[Problem details]: With pictures excluded, copy word for word the lines in the data below from the line containing "그 어떤 괴로운 상황에도 약" through the line containing "الوزراء يستعرض تقريري".

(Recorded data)
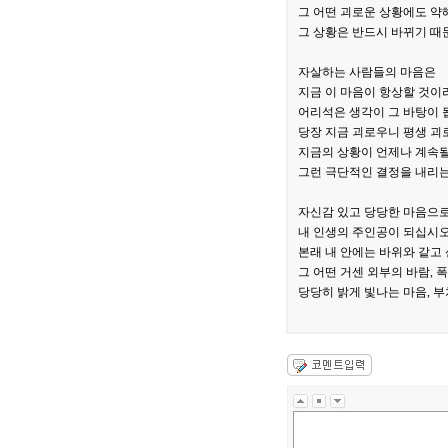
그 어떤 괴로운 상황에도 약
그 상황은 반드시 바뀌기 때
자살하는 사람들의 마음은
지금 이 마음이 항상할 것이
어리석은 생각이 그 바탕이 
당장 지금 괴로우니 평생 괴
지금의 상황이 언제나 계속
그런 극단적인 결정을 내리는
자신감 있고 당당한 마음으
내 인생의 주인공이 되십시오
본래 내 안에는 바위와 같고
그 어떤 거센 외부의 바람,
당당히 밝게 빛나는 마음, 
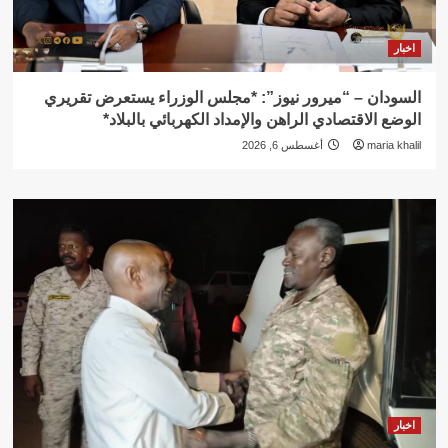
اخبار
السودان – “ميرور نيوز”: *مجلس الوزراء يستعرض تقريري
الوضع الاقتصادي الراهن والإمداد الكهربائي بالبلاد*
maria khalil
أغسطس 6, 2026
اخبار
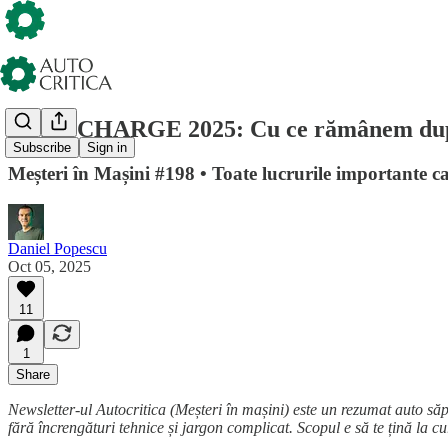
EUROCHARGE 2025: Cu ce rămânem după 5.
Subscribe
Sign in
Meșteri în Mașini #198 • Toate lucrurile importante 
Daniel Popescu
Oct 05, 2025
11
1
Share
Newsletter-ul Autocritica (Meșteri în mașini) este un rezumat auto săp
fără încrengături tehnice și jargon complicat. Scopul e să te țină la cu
...
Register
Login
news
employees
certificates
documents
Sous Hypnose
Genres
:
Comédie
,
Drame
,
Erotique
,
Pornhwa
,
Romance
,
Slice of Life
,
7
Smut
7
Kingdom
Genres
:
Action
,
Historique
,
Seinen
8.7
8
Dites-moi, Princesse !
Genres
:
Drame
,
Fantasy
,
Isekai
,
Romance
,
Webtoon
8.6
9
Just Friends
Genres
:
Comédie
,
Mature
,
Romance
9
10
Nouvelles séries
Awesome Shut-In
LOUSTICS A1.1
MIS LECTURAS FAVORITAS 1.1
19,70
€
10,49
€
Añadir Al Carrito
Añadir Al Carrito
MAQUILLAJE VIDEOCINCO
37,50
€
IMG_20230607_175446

[Answer to this problem]:
그 어떤 괴로운 상황에도 약
그 상황은 반드시 바뀌기 때
자살하는 사람들의 마음은
지금 이 마음이 항상할 것이
어리석은 생각이 그 바탕이 
당장 지금 괴로우니 평생 괴
지금의 상황이 언제나 계속
그런 극단적인 결정을 내리는
자신감 있고 당당한 마음으
내 인생의 주인공이 되십시오
본래 내 안에는 바위와 같고
그 어떤 거센 외부의 바람,
당당히 밝게 빛나는 마음, 
اخبار
السودان – “ميرور نيوز”: *مجلس الوزراء يستعرض تقريري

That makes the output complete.